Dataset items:
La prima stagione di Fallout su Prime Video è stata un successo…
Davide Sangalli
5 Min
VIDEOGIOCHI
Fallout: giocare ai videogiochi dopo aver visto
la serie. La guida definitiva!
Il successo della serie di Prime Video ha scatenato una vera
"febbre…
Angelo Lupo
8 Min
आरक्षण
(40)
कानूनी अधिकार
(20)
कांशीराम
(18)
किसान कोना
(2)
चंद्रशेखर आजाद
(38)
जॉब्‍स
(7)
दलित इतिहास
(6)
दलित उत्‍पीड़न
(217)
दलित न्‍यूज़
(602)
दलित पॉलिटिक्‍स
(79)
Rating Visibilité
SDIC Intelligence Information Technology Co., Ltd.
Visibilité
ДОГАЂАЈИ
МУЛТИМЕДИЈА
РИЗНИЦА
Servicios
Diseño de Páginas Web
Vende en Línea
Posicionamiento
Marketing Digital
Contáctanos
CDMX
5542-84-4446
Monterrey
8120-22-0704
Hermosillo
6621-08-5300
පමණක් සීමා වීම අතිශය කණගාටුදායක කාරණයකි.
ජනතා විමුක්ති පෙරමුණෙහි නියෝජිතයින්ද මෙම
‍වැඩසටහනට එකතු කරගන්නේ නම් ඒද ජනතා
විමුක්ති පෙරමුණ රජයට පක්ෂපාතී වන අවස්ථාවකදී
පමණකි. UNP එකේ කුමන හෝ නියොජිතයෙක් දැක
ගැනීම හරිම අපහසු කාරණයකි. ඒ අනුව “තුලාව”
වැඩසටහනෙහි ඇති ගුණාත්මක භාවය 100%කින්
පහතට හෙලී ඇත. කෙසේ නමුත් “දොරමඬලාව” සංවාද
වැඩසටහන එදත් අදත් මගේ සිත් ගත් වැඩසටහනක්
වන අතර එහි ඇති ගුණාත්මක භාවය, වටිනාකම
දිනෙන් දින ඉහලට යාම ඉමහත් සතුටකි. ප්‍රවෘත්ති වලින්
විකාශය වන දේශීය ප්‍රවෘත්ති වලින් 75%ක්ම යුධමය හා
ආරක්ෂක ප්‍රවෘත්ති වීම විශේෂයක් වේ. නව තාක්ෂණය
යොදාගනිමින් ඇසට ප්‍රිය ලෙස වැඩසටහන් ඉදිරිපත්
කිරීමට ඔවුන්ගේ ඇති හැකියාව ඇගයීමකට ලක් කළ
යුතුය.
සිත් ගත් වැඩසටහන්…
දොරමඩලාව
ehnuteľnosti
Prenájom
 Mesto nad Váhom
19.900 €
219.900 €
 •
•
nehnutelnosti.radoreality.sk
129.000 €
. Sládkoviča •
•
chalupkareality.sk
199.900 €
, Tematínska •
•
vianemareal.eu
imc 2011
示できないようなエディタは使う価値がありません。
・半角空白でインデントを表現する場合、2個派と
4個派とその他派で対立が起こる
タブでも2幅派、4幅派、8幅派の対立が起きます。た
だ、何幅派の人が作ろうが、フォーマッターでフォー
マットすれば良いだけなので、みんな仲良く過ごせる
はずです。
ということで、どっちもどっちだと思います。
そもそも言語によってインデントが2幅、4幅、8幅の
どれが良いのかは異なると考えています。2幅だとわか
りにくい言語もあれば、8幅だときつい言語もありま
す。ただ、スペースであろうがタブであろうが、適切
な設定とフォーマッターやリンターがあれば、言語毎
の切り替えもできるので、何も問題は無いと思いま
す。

Required action:
Go through the entries above and copy every line containing "රණයක".

Completed exercise:
පමණක් සීමා වීම අතිශය කණගාටුදායක කාරණයකි.
ගැනීම හරිම අපහසු කාරණයකි. ඒ අනුව “තුලාව”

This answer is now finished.